**Work order:** Your answer should be every line of the entries that has the string "plus" in it.

**Provided data:**

####################

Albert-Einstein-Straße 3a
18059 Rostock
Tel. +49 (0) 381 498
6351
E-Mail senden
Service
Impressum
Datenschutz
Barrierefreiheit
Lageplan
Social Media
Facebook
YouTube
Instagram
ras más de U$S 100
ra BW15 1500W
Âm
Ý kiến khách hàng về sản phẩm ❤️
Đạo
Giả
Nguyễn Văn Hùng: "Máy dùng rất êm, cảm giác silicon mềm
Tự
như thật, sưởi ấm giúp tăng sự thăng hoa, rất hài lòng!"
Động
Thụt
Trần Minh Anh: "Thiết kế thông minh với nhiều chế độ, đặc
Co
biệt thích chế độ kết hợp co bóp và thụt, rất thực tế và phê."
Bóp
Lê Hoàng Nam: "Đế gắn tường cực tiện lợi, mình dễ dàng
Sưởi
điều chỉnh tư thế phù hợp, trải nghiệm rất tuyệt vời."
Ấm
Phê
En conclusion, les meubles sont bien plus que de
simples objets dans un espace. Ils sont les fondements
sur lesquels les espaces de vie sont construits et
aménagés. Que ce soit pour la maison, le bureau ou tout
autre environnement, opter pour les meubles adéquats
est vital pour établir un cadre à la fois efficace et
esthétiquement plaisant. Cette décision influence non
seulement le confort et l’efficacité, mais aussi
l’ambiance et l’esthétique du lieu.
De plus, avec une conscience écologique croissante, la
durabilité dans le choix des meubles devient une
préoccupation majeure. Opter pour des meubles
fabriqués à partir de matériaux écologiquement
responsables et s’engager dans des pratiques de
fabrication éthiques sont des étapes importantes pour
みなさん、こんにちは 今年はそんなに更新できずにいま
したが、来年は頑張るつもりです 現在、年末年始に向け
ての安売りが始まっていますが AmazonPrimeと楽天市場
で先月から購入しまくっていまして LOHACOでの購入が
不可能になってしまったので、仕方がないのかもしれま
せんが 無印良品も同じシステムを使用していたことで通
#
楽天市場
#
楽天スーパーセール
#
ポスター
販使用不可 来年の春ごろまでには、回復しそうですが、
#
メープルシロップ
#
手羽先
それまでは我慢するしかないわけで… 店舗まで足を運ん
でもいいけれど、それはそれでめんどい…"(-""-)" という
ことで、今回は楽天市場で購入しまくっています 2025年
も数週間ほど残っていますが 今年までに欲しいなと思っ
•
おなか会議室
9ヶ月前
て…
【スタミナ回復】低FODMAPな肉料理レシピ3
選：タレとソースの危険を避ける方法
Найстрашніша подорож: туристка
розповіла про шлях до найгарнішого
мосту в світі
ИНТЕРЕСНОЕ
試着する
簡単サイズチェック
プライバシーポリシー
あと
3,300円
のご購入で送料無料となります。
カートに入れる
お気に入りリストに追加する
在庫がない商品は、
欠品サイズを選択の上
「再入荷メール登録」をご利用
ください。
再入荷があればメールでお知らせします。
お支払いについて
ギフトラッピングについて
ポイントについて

####################

**Output:**
En conclusion, les meubles sont bien plus que de
De plus, avec une conscience écologique croissante, la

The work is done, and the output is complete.